Таким образом, взгляды Платонова по своему содержанию нимало не противоречат коммунистической идеологии: наоборот, он додумывает все ее положения до логического конца и представляет в предельно ощутимых образах. Именно поэтому он и оказался на положении внутреннего врага: официальная советская идеология коммунизма была половинчатой и лицемерной, и последовательное и полное приятие и выражение ее идей были ей опаснее, чем открытое их отрицание. Платоновскую позицию очень точно называли юродством (и автор с этим не спорит); но как юродивый не отвергает и не компрометирует христианские духовные ценности, а, наоборот, максималистски утверждает их, так и Платонов утверждает коммунистические духовные ценности. Представлять Платонова антикоммунистическим писателем – досадное упрощение: трагизм его положения гораздо глубже, он погибал не от врагов, а от своих. Между тем почти все, что за последнее время написано о Платонове, представляет его именно антиподом коммунизма. Психологически это понятно: пишущим в наши дни трудно относиться с уважением и сочувствием к коммунистическим идеалам. Это чувствуется и в рассматриваемой работе: М. Михеев в своей работе всем своим материалом подводит к тем выводам, которые мы попробовали сформулировать, но сам их не делает. «Юродство» Платонова он понимает скорее как иронию, пародию (если не сатиру), принижает в платоновской системе «ум» во имя «чувства» (характерно, что нерассмотренной осталась тема Машины у Платонова, очень важная для этой антиномии); элементы социалистического «новояза», затопляющие язык Платонова, играют для него преимущественно роль «чужого слова». Вряд ли это так: у Платонова этот пласт слишком органичен. Когда нам кажется, что применительно к положительным персонажам такой язык трогателен, а к отрицательным – сатиричен, то это читательская иллюзия: так по Эриугене один и тот же божественный свет кажется райским праведникам сладким, а адским грешникам жгучим.

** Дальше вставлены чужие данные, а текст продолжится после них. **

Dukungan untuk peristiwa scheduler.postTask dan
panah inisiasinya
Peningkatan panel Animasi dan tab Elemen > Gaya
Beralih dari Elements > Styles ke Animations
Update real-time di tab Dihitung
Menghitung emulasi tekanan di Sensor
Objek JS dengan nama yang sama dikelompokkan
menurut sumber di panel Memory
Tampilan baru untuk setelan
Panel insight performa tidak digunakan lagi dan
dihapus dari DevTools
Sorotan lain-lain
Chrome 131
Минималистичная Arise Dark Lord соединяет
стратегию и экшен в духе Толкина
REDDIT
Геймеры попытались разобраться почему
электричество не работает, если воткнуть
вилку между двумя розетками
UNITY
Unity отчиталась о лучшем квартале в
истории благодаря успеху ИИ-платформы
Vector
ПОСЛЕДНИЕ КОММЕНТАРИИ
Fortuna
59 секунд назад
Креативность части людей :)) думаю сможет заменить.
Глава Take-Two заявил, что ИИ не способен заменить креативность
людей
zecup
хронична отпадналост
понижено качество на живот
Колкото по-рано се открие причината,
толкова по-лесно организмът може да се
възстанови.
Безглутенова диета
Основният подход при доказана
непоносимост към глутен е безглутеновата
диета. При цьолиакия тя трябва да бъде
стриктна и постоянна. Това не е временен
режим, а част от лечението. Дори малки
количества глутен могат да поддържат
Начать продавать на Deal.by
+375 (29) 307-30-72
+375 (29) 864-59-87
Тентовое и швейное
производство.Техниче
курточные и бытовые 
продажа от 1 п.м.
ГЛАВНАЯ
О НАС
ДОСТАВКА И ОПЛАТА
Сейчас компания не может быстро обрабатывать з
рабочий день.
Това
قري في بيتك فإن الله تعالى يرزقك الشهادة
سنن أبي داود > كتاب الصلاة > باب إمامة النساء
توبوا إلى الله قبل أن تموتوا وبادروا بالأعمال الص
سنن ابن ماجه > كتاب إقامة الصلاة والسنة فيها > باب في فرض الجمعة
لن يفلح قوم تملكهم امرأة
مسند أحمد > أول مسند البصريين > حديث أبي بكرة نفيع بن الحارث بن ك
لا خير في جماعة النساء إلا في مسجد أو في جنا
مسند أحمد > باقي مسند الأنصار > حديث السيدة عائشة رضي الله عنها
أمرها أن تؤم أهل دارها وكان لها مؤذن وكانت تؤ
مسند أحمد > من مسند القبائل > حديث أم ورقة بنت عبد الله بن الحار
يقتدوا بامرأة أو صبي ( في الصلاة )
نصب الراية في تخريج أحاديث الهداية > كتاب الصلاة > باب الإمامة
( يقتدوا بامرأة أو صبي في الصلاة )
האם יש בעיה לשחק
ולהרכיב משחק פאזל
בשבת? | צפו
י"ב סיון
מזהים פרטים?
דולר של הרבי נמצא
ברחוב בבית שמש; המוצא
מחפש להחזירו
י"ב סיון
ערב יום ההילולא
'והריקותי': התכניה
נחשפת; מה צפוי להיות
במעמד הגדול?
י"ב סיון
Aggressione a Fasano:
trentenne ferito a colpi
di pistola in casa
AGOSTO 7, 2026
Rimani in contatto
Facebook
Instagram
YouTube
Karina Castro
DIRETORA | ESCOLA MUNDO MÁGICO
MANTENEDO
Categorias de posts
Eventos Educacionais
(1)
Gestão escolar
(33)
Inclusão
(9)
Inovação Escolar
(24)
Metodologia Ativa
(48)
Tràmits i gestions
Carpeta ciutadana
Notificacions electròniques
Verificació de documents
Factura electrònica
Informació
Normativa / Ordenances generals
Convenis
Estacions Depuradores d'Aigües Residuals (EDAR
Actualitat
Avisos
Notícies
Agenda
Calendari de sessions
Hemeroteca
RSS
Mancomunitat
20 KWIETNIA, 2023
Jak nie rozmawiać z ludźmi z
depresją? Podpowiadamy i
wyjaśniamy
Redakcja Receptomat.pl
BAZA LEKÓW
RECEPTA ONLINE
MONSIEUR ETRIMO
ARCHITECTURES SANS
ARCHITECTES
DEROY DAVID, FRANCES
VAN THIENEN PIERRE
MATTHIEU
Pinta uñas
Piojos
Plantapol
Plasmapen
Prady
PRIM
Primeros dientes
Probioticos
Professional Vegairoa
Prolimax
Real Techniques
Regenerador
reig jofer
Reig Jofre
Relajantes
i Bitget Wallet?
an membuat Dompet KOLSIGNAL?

В книге семнадцать пронумерованных глав: «Краткий биографический очерк», «Обзор тем с птичьего полета», «Статистика (пробег по метафизическим константам писателя)» и т. д.: техника словосочетаний, изображение человека, народ и история, пространство, время, «Избыточность и недоговоренность», «Слагаемые языковой игры» и, наконец, «Платонов в контексте» (русской литературы ХX века). Однако предисловие начинается словами: «В этой книге собраны мои статьи, написанные за последние 15 лет…»; автор не маскирует фрагментарности своего текста мнимой монографичностью. Наоборот, он дробит каждую главу-статью на малые параграфы – каждый отталкивается от отдельного (обычно языкового) «факта» или группы фактов. Развернутое оглавление книги представляло бы очень интересный путеводитель по лабиринту «мира Платонова». К сожалению, только «бы»: по необъяснимой беззаботности развернутого оглавления при книге нет, названы только главы, но не параграфы (а указатель приложен именной, но не предметный), и читатель должен с трудом вспоминать, в какой связи возникала в книге та или иная интересная тема. Можно надеяться, что это поправимо: тираж книги – 300 экземпляров, для такой содержательной работы это преступно мало. Подождем переиздания.
ТЕМНЫЕ СТИХИ И ЯСНЫЕ СТИХИ253
Что стихи бывают более ясные и более темные, интуитивно понятно каждому, и обычно при поверхностном рассмотрении стихов между читателями даже не возникает разногласий на этот счет. Особенно когда писатель сам указывает, что с такого-то времени он стремится к неслыханной простоте и понятности. Но сказать, насколько или во сколько раз одно стихотворение яснее или темнее другого, – это, конечно, на одной интуиции невозможно. Здесь нужен анализ, опирающийся на подсчеты. В этом сообщении мы хотели бы сделать пробный шаг в сторону такого анализа.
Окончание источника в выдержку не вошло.